Task goal:
Reproduce, exactly and in full, only the lines below from the one containing "Đảm bảo an toàn trong quá trình sử dụng" through the one containing "Công tắc, các".

Records supplied:
>>>>>

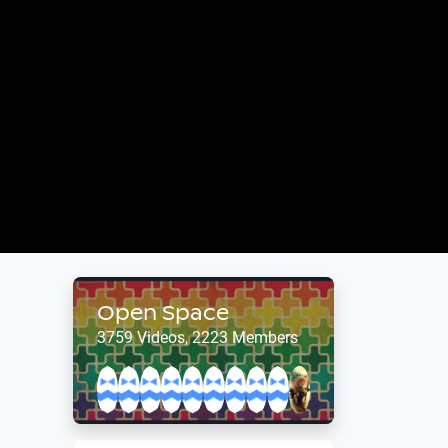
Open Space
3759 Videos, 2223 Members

<<<<<
>>>>>

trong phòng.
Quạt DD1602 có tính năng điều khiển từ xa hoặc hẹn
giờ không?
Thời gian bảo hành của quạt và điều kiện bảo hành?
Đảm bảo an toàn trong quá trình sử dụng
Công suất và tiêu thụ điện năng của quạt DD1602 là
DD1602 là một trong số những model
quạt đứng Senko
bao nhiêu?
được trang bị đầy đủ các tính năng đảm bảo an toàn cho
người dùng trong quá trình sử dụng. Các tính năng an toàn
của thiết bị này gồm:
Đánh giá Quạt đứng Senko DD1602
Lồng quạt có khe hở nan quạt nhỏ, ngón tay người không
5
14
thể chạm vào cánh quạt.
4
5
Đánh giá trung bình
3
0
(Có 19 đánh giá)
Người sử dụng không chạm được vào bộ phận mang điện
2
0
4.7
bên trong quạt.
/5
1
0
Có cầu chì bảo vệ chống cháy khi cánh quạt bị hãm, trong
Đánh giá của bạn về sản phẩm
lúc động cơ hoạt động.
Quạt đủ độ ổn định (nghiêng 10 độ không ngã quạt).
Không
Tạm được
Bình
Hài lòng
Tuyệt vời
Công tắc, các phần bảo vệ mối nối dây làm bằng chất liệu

<<<<<
>>>>>

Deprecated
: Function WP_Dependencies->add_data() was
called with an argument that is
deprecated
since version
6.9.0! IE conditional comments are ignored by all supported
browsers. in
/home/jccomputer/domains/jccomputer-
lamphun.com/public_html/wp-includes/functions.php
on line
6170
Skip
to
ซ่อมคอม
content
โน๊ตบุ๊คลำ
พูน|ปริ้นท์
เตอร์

<<<<<

Answer:
Đảm bảo an toàn trong quá trình sử dụng
Công suất và tiêu thụ điện năng của quạt DD1602 là
DD1602 là một trong số những model
quạt đứng Senko
bao nhiêu?
được trang bị đầy đủ các tính năng đảm bảo an toàn cho
người dùng trong quá trình sử dụng. Các tính năng an toàn
của thiết bị này gồm:
Đánh giá Quạt đứng Senko DD1602
Lồng quạt có khe hở nan quạt nhỏ, ngón tay người không
5
14
thể chạm vào cánh quạt.
4
5
Đánh giá trung bình
3
0
(Có 19 đánh giá)
Người sử dụng không chạm được vào bộ phận mang điện
2
0
4.7
bên trong quạt.
/5
1
0
Có cầu chì bảo vệ chống cháy khi cánh quạt bị hãm, trong
Đánh giá của bạn về sản phẩm
lúc động cơ hoạt động.
Quạt đủ độ ổn định (nghiêng 10 độ không ngã quạt).
Không
Tạm được
Bình
Hài lòng
Tuyệt vời
Công tắc, các phần bảo vệ mối nối dây làm bằng chất liệu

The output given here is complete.